§ EXERCISE OBJECTIVE:
An exact copy of all records is expected, minus the images.

§ Data entries:
********

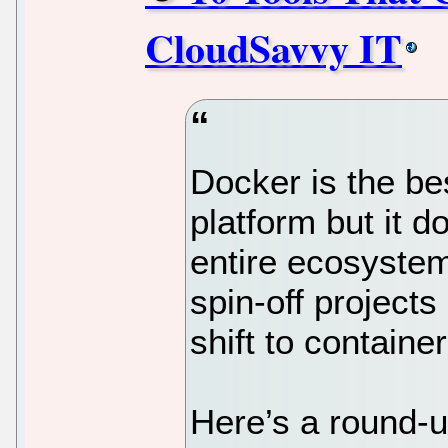
CloudSavvy IT
Docker is the be
platform but it do
entire ecosyste
spin-off project
shift to container
Here’s a round-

********

§ SOLUTION TO THIS EXERCISE:
CloudSavvy IT
Docker is the be
platform but it do
entire ecosyste
spin-off project
shift to container
Here’s a round-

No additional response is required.